ゼロから作るDeep Learning ―Pythonで学ぶディープラーニングの理論と実装

ゼロから作るDeep Learning ―Pythonで学ぶディープラーニングの理論と実装

This article is about my thoughts on this book and a memo about the contents.

My thoughts

This book explains about perceptron, neural network and deep learning.
In this book, there are not only the sentences but also diagrams and numerical expressions.
And then, how to create a sample code by Python is introduced. These codes are written as a function or class.
These codes can be used as a module by importing in our own Python codes repeatedly. This is very useful.
All of explanations are not difficult for us to understand. Before reading this book, if you had some knowledge about machine learning, it would be easier for you to understand.
I think that the most useful section is "technique of learning". In this section, multiple methods to optimize a parameter are compared. I can understand the differences between each method.

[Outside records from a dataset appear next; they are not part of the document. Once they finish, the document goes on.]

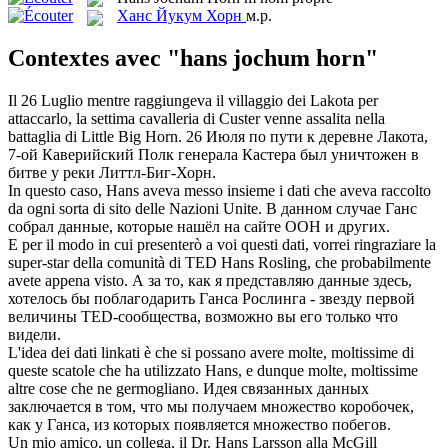
Ханс Йукум Хорн
м.р.
Contextes avec "hans jochum horn"
Il 26 Luglio mentre raggiungeva il villaggio dei Lakota per
attaccarlo, la settima cavalleria di Custer venne assalita nella
battaglia di Little Big
Horn
.
26 Июля по пути к деревне Лакота,
7-ой Каверийский Полк генерала Кастера был уничтожен в
битве у реки Литтл-Биг-
Хорн
.
In questo caso,
Hans
aveva messo insieme i dati che aveva raccolto
da ogni sorta di sito delle Nazioni Unite.
В данном случае
Ганс
собрал данные, которые нашёл на сайте ООН и других.
E per il modo in cui presenterò a voi questi dati, vorrei ringraziare la
super-star della comunità di TED
Hans
Rosling, che probabilmente
avete appena visto.
А за то, как я представляю данные здесь,
хотелось бы поблагодарить
Ганса
Рослинга - звезду первой
величины TED-сообщества, возможно вы его только что
видели.
L'idea dei dati linkati è che si possano avere molte, moltissime di
queste scatole che ha utilizzato
Hans
, e dunque molte, moltissime
altre cose che ne germogliano.
Идея связанных данных
заключается в том, что мы получаем множество коробочек,
как у
Ганса
, из которых появляется множество побегов.
Un mio amico, un collega, il Dr.
Hans
Larsson alla McGill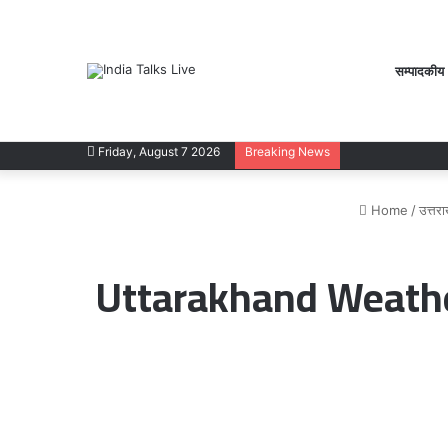
सम्पादकीय
Friday, August 7 2026
Breaking News
Home
/
उत्तरा
Uttarakhand Weather: यम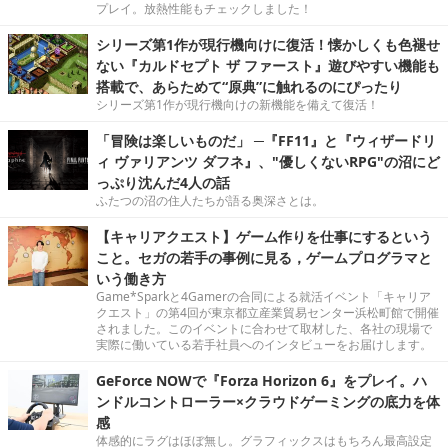
プレイ。放熱性能もチェックしました！
シリーズ第1作が現行機向けに復活！懐かしくも色褪せ
ない『カルドセプト ザ ファースト』遊びやすい機能も
搭載で、あらためて“原典”に触れるのにぴったり
シリーズ第1作が現行機向けの新機能を備えて復活！
「冒険は楽しいものだ」 ─『FF11』と『ウィザードリ
ィ ヴァリアンツ ダフネ』、"優しくないRPG"の沼にど
っぷり沈んだ4人の話
ふたつの沼の住人たちが語る奥深さとは。
【キャリアクエスト】ゲーム作りを仕事にするという
こと。セガの若手の事例に見る，ゲームプログラマと
いう働き方
Game*Sparkと4Gamerの合同による就活イベント「キャリア
クエスト」の第4回が東京都立産業貿易センター浜松町館で開催
されました。このイベントに合わせて取材した、各社の現場で
実際に働いている若手社員へのインタビューをお届けします。
GeForce NOWで『Forza Horizon 6』をプレイ。ハ
ンドルコントローラー×クラウドゲーミングの底力を体
感
体感的にラグはほぼ無し。グラフィックスはもちろん最高設定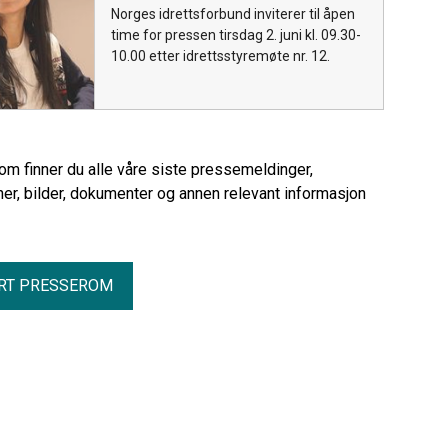
Norges idrettsforbund inviterer til åpen
time for pressen tirsdag 2. juni kl. 09.30-
10.00 etter idrettsstyremøte nr. 12.
rom finner du alle våre siste pressemeldinger,
er, bilder, dokumenter og annen relevant informasjon
RT PRESSEROM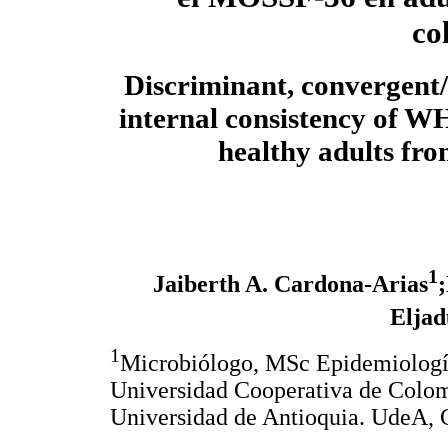
co
Discriminant, convergent/d
internal consistency o
healthy adults fr
1
Jaiberth A. Cardona-Arias
Elja
1
Microbiólogo, MSc Epidemiologí
Universidad Cooperativa de Colom
Universidad de Antioquia. UdeA, 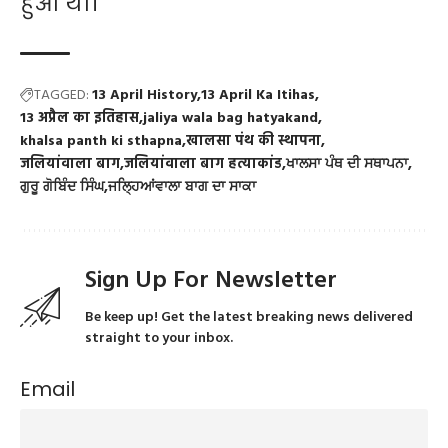
हुआ था।
TAGGED:
13 April History
13 April Ka Itihas
13 अप्रैल का इतिहास
jaliya wala bag hatyakand
khalsa panth ki sthapna
खालसा पंथ की स्थापना
जलियांवाला बाग
जलियांवाला बाग हत्याकांड
ਖਾਲਸਾ ਪੰਥ ਦੀ ਸਥਾਪਨਾ
ਗੁਰੂ ਗੋਬਿੰਦ ਸਿੰਘ
ਜਲ੍ਹਿਆਂਵਾਲਾ ਬਾਗ ਦਾ ਸਾਕਾ
Sign Up For Newsletter
Be keep up! Get the latest breaking news delivered
straight to your inbox.
Email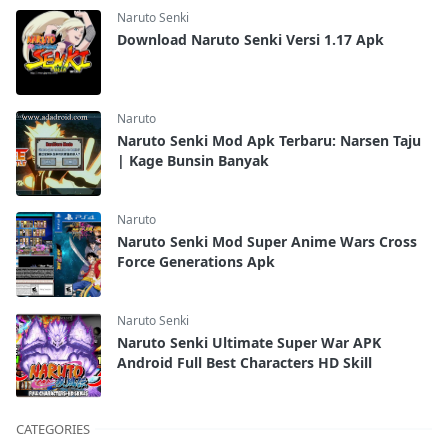
Naruto Senki
Download Naruto Senki Versi 1.17 Apk
Naruto
Naruto Senki Mod Apk Terbaru: Narsen Taju
| Kage Bunsin Banyak
Naruto
Naruto Senki Mod Super Anime Wars Cross
Force Generations Apk
Naruto Senki
Naruto Senki Ultimate Super War APK
Android Full Best Characters HD Skill
CATEGORIES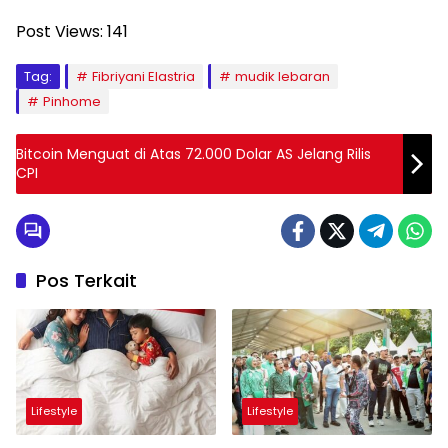
Post Views:
141
Tag:
Fibriyani Elastria
mudik lebaran
Pinhome
Bitcoin Menguat di Atas 72.000 Dolar AS Jelang Rilis
CPI
Pos Terkait
Lifestyle
Lifestyle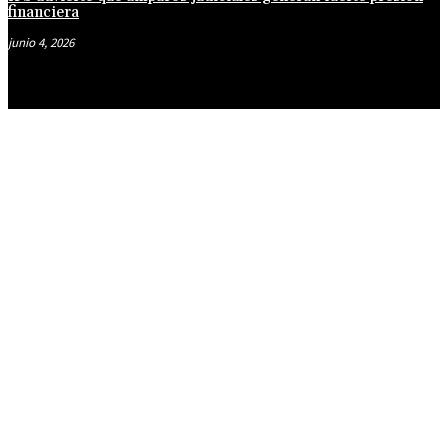
financiera
junio 4, 2026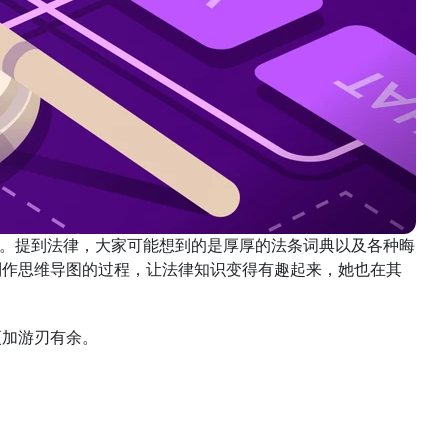
关。提到法律，大家可能想到的是厚厚的法条词典以及各种晦
。制作思维导图的过程，让法律知识变得有趣起来，她也在其
更加游刃有余。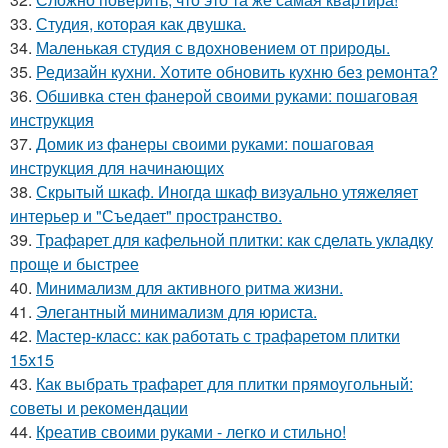
33.
Студия, которая как двушка.
34.
Маленькая студия с вдохновением от природы.
35.
Редизайн кухни. Хотите обновить кухню без ремонта?
36.
Обшивка стен фанерой своими руками: пошаговая
инструкция
37.
Домик из фанеры своими руками: пошаговая
инструкция для начинающих
38.
Скрытый шкаф. Иногда шкаф визуально утяжеляет
интерьер и "Съедает" пространство.
39.
Трафарет для кафельной плитки: как сделать укладку
проще и быстрее
40.
Минимализм для активного ритма жизни.
41.
Элегантный минимализм для юриста.
42.
Мастер-класс: как работать с трафаретом плитки
15х15
43.
Как выбрать трафарет для плитки прямоугольный:
советы и рекомендации
44.
Креатив своими руками - легко и стильно!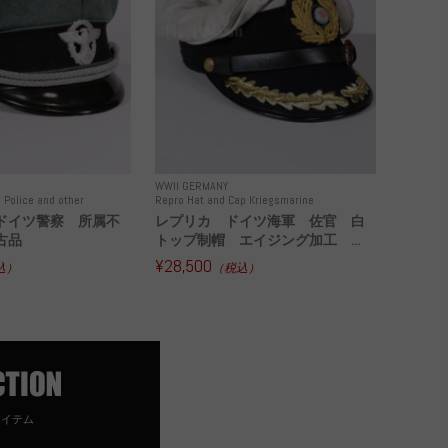
WWII GERMANY
 Police and other
Repro Hat and Cap Kriegsmarine
ドイツ警察 所属不
レプリカ ドイツ海軍 佐官 白
古品
トップ制帽 エイジング加工 ...
¥28,500
込）
（税込）
アイテム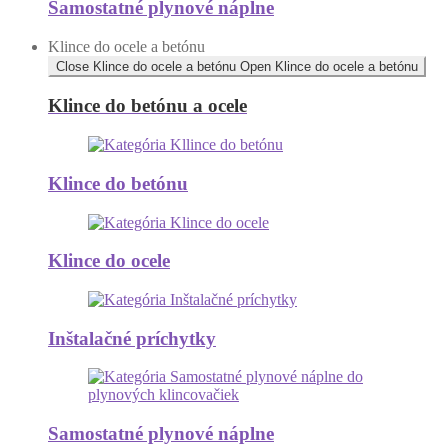
Samostatné plynové náplne
Klince do ocele a betónu
Close Klince do ocele a betónu
Open Klince do ocele a betónu
Klince do betónu a ocele
Klince do betónu
Klince do ocele
Inštalačné príchytky
Samostatné plynové náplne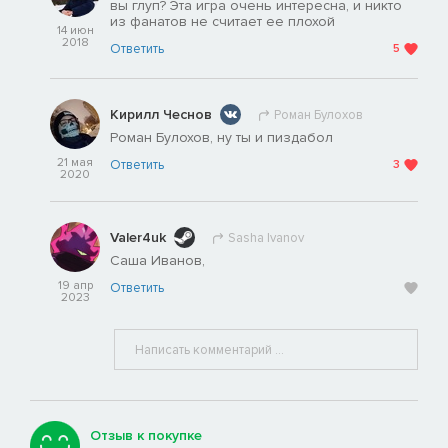
вы глуп? Эта игра очень интересна, и никто
из фанатов не считает ее плохой
14 июн
2018
Ответить
5
Кирилл Чеснов
Роман Булохов
Роман Булохов, ну ты и пиздабол
21 мая
Ответить
3
2020
Valer4uk
Sasha Ivanov
Саша Иванов,
19 апр
Ответить
2023
Отзыв к покупке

  • An problem of linear function is what we can not make use of an advantage of overlapping layer.
  • ReLU(Rectified Linear Unit) function is to output same value as input if the input was over than 0. When the input is under than 0, the output is limited until 0.
  • When we calculate a multi-dimensional array, we can use inner product to calculate the array at once.
  • We need to take measures preventing from overflow when we use a softmax function. Usually, the maximum value of input signal is used for it.
  • An final target of machine learning is to get a generalization performance. It is an ability for unknown data.
  • We should not use a recognition accuracy as an index because the differential is 0 at almost point and a parameter can not be update.
  • Epoch is expressed as unit. "1 epoch" means the iterating number of running out of training data.
  • "Local calculation" means that next result is output depend on information related with only itself.
  • Numerical differentiation is used practically because we can confirm that an implementation of back propagation is correct or not.
  • We can make a function module easily by implementing a class for optimization.
  • Dropout is a method to learn in deleting a neuron randomly.
  • In searching a hyper parameter, we need to narrow down the range of parameters and select one of them from the range.
  • Pooling is to make a size of space smaller in lon-lat direction.
  • One of advantage to make the layers deepen is to decrease the number of parameters of network.